There are some new books this year that may be of interest. The orielly one talks about make files so it's more of a world book. There is also one in the head first series.

Both K&R ansi and UNIX Programming Environment are good for beginners. Learn to make your own fgrep() and wc(). Also K&R is just awesome for just having practical advice. Kernighan communicates better than some teachers and simply a joy to read.

If your really beginning C you almost need two books. K&R and something else.


----------



## nslay (Dec 14, 2012)

C99 has restrict pointers and inline functions (which are very confusing compared to C++ inline) ... these are the biggest reasons you should learn C99.

C99 struct initialization is nice as is the variadic macro support. It also has some other niceties that were standard in POSIX prior to C99.

C99 also supports dynamically sized arrays (e.g. int array[n]; though Fortran has supported this for decades). I guess it's a good feature ... I personally don't use it though you don't need to worry about freeing memory.
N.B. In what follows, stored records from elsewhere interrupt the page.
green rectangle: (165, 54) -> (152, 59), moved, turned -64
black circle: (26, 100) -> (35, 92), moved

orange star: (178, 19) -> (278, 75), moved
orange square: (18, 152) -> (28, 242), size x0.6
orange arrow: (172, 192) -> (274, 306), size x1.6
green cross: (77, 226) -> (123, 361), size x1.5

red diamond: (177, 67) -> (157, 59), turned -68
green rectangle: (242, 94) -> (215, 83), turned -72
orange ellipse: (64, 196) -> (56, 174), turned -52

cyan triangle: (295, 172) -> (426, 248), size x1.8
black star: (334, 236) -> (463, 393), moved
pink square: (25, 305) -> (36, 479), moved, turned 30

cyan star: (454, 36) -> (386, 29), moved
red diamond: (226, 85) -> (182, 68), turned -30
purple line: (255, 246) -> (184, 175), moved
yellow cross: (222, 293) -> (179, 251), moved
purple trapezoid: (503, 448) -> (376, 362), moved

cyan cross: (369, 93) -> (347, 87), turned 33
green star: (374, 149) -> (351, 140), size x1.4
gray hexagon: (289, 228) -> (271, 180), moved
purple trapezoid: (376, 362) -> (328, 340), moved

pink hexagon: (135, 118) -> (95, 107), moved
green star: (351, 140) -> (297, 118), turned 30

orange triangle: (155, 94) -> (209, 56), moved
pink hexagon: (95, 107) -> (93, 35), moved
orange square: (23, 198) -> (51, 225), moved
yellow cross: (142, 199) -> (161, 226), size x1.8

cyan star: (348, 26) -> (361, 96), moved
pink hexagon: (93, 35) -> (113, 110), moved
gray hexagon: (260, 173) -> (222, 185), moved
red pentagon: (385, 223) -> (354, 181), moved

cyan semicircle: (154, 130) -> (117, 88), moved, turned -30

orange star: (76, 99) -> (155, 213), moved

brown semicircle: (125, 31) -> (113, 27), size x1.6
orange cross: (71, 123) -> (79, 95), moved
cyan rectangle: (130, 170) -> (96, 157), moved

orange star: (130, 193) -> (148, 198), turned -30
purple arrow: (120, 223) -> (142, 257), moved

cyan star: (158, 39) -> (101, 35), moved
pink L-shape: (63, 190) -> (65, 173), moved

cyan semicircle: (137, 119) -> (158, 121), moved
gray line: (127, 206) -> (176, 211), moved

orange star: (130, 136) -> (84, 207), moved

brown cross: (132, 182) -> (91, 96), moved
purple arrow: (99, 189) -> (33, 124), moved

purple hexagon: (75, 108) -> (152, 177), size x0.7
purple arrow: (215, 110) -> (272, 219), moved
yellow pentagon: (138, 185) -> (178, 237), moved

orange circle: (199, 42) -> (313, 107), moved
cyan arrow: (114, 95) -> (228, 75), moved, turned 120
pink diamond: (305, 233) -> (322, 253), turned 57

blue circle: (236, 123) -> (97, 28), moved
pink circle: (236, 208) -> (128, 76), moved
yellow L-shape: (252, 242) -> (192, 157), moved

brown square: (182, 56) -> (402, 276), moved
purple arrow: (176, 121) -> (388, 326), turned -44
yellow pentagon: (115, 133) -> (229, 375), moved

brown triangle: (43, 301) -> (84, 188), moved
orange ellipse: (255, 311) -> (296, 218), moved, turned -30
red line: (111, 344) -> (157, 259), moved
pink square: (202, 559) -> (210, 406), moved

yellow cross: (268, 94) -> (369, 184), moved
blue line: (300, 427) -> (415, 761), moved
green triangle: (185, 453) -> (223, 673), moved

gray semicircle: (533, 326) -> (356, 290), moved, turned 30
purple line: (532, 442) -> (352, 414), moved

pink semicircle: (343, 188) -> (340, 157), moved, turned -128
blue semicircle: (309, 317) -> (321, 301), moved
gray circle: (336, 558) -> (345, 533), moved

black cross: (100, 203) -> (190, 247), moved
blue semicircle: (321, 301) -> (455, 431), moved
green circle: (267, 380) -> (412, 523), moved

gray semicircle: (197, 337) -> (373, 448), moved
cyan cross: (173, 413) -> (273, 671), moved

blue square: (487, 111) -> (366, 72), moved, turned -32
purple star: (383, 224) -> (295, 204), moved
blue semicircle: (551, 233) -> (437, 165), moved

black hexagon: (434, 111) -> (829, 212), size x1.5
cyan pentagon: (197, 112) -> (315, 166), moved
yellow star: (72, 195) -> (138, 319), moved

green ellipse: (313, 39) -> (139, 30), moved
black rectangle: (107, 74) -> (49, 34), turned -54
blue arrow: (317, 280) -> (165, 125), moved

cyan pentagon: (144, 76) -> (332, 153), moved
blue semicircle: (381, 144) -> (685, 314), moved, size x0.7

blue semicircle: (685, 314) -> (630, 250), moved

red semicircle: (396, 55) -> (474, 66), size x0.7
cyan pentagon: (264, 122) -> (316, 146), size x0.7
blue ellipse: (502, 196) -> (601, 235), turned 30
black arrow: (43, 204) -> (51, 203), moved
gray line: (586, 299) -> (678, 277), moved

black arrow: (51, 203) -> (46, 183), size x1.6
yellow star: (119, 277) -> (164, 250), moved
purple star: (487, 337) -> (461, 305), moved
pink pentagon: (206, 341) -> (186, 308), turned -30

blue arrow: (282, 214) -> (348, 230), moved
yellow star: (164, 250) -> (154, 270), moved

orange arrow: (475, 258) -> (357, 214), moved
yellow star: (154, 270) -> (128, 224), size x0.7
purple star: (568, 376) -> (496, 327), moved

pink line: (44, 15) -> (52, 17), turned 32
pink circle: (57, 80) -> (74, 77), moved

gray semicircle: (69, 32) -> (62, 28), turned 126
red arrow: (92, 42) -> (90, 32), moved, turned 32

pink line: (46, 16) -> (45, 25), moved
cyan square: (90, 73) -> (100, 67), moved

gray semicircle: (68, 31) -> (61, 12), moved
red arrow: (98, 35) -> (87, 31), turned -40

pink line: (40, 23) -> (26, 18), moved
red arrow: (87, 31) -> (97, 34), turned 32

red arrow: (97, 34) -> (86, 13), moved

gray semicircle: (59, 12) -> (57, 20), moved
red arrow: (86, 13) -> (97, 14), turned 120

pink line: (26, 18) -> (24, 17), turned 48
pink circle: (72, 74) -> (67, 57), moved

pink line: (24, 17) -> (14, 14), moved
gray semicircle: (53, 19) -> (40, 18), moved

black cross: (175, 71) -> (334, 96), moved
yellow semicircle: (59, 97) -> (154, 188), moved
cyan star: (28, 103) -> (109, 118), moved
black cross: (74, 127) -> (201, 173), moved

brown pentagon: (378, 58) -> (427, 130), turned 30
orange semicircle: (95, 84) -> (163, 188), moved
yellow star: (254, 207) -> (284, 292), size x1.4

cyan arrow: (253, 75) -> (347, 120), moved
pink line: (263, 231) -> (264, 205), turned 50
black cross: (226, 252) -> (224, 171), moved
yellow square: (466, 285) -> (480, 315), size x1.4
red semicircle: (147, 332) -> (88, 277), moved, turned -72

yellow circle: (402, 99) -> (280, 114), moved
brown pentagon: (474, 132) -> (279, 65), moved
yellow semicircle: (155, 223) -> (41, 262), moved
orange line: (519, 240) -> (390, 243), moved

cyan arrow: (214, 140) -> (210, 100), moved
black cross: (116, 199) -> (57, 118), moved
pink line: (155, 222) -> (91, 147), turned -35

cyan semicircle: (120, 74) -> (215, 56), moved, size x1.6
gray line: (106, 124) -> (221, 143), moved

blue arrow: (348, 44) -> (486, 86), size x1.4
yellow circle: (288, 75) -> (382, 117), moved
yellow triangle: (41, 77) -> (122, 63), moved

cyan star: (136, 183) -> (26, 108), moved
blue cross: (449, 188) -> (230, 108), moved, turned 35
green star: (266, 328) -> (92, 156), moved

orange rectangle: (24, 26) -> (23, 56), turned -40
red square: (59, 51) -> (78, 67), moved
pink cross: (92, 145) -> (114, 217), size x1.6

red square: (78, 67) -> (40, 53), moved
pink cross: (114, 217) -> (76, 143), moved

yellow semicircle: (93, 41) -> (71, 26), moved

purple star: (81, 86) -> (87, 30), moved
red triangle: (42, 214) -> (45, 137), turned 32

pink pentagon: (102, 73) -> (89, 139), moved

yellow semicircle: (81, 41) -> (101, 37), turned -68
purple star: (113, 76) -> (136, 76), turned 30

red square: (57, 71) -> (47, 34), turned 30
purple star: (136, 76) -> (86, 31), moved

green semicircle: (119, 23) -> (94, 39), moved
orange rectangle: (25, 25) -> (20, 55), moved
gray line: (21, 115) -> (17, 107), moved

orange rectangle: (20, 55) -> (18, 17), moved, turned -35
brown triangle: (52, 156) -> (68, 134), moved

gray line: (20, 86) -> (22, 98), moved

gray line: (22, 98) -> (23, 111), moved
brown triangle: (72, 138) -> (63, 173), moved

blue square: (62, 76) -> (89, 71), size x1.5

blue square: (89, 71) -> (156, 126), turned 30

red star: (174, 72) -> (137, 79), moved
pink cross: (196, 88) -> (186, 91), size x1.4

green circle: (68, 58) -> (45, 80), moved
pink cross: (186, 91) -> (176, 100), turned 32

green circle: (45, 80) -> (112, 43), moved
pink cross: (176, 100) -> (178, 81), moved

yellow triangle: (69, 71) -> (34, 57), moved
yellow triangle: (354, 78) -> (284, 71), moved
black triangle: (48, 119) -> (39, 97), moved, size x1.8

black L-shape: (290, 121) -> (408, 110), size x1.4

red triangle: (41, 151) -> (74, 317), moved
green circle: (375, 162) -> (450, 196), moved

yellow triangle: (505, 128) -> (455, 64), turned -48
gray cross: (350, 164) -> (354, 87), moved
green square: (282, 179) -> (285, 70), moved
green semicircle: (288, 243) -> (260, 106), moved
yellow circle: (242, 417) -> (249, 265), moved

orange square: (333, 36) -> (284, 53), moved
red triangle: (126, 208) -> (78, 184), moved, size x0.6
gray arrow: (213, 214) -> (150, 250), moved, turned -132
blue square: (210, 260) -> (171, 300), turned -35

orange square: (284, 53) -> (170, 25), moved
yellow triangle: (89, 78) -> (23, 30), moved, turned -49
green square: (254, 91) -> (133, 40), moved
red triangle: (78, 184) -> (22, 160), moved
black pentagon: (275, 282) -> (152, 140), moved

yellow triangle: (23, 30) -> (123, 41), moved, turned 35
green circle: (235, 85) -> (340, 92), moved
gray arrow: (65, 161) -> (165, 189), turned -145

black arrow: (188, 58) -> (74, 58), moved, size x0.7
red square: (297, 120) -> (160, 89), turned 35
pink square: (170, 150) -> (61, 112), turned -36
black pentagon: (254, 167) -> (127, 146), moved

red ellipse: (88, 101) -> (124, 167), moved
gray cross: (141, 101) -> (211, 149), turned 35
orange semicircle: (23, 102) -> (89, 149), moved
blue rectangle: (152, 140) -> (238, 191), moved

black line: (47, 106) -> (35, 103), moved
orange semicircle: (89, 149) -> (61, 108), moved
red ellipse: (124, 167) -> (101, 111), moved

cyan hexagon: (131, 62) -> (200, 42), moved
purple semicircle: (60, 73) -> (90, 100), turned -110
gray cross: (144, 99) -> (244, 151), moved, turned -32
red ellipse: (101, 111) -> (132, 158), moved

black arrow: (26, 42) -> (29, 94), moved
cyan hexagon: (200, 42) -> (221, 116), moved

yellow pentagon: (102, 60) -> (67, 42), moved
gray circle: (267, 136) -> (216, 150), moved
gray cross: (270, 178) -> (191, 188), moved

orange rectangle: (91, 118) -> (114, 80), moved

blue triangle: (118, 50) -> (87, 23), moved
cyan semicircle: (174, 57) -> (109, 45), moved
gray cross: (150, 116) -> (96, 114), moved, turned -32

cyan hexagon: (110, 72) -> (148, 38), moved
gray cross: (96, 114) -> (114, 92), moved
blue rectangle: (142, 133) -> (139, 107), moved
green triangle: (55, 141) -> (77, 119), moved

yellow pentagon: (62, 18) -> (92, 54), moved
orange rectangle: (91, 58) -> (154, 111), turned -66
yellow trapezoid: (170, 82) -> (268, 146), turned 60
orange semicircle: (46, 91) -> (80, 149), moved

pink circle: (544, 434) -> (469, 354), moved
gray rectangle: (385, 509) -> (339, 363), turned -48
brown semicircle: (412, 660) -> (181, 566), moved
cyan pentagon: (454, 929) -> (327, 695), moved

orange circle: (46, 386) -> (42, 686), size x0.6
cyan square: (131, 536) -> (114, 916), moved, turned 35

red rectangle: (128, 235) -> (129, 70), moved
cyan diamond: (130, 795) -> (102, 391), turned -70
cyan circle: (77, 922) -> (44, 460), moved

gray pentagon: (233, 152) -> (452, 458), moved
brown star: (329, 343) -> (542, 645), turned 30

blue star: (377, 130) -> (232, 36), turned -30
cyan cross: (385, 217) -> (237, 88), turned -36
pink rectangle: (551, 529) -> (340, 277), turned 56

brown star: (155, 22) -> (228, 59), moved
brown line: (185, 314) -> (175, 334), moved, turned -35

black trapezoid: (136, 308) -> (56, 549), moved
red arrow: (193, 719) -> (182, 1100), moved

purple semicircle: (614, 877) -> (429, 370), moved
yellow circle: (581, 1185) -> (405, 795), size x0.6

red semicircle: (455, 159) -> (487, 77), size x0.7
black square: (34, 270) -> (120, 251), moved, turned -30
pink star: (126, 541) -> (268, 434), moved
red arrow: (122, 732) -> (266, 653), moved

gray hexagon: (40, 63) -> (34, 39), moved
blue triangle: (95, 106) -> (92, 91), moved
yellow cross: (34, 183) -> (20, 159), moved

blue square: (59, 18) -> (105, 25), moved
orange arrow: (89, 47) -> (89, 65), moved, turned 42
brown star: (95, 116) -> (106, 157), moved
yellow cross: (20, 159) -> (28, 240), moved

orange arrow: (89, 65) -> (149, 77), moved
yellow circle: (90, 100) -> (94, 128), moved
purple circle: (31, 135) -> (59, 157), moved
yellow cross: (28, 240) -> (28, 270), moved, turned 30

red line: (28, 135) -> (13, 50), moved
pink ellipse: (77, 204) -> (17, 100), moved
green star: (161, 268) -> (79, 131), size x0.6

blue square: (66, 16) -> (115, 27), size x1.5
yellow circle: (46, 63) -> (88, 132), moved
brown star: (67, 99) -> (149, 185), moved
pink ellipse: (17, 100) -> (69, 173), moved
EDIT: Duh, the original post date ...


----------



## UNIXgod (Dec 14, 2012)

nslay said:
			
		

> EDIT: Duh, the original post date ...



Looks like I did the same thing. Always fun to necro an old thread three years later.


----------



## expl (Dec 14, 2012)

One does not simply learn programming language from reading books. Same like surgeons do not learn operating from books, but purely from practice and observation. Maybe they will help you to understand the basics but will not teach you how to program for sure. Human brain is just hardwired like that.


----------